* [EXERCISE]
A verbatim reproduction of the lines below, from the line containing "Wenn ein Mädchen zum Monster" through the line containing "#Audiobuch #BücherEmpfehlungen", both ends included, is the whole required output.
"""
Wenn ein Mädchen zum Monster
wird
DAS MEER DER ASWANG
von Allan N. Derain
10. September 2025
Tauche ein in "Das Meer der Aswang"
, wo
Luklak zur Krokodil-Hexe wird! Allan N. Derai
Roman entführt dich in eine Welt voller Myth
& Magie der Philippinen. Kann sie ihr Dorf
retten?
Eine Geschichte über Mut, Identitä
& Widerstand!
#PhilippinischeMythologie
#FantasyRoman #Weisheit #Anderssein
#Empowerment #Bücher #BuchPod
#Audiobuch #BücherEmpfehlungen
"""
"""
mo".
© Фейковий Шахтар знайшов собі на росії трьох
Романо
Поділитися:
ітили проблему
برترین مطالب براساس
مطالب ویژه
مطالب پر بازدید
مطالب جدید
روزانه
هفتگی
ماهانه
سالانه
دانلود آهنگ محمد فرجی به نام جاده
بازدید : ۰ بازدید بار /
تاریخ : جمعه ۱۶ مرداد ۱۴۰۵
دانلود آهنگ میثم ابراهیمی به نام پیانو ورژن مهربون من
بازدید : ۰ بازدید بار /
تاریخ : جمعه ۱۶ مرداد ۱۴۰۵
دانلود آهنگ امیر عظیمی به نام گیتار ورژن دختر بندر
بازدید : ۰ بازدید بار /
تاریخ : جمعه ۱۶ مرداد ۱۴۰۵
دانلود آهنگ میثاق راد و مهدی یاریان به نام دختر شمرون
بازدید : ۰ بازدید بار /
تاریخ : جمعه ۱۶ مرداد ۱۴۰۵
"""
* [SOLUTION]
Wenn ein Mädchen zum Monster
wird
DAS MEER DER ASWANG
von Allan N. Derain
10. September 2025
Tauche ein in "Das Meer der Aswang"
, wo
Luklak zur Krokodil-Hexe wird! Allan N. Derai
Roman entführt dich in eine Welt voller Myth
& Magie der Philippinen. Kann sie ihr Dorf
retten?
Eine Geschichte über Mut, Identitä
& Widerstand!
#PhilippinischeMythologie
#FantasyRoman #Weisheit #Anderssein
#Empowerment #Bücher #BuchPod
#Audiobuch #BücherEmpfehlungen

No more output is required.